Your answer should be one number: how many lines below have the word "pozwala".

***** The input *****

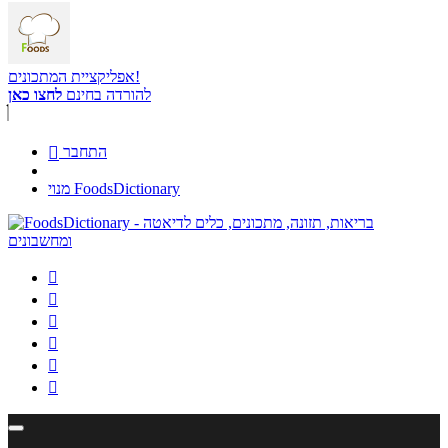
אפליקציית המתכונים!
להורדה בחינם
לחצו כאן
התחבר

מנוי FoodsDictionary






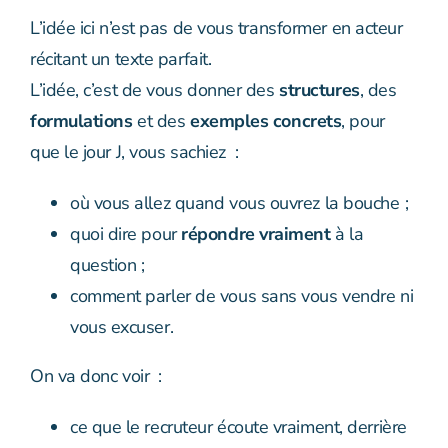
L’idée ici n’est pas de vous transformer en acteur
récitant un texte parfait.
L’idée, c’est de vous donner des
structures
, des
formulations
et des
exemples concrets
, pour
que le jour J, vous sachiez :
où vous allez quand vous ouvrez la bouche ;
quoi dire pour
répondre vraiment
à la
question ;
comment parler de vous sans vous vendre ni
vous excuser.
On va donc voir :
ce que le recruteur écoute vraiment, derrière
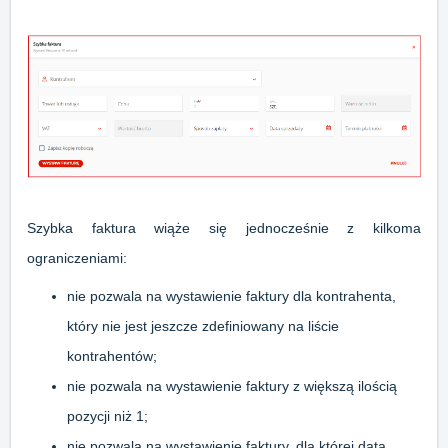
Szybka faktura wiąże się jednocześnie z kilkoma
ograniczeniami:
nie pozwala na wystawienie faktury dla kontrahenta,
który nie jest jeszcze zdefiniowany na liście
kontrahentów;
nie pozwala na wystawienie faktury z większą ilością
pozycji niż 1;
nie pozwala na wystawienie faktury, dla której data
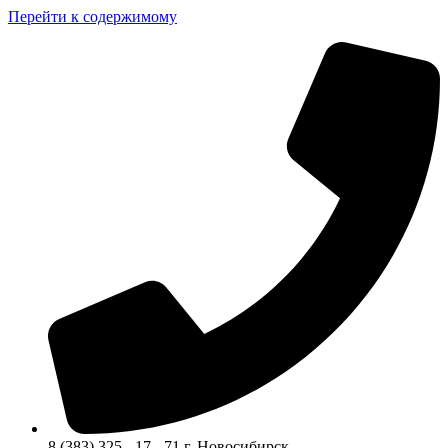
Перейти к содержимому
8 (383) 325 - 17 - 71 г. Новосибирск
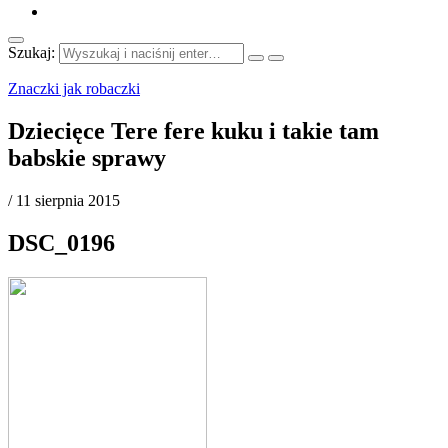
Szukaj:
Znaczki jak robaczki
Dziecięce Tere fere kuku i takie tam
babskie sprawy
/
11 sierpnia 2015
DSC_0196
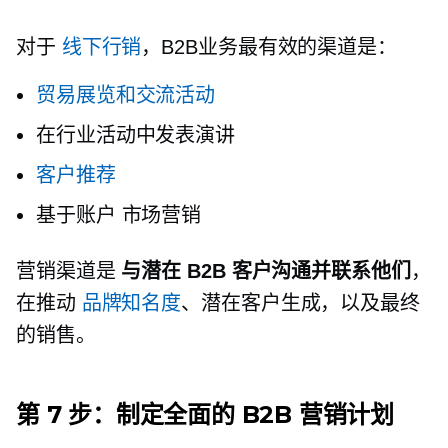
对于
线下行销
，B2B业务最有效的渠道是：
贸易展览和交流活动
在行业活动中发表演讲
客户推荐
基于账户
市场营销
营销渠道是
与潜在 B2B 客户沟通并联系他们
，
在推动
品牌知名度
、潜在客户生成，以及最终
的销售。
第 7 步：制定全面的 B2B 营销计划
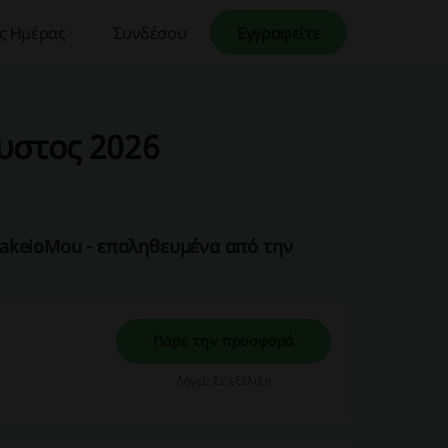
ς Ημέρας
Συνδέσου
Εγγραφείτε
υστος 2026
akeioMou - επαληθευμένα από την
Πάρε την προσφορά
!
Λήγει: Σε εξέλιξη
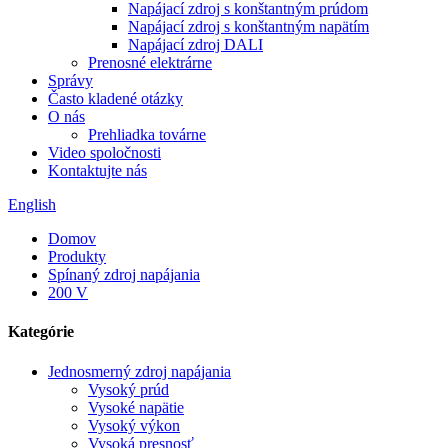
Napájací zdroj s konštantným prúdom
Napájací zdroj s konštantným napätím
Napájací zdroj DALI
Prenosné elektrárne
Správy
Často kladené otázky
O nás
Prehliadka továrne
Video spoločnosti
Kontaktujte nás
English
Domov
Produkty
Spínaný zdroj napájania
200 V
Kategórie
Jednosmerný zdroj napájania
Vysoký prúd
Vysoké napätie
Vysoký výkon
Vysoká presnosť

*****

Response for this exercise
3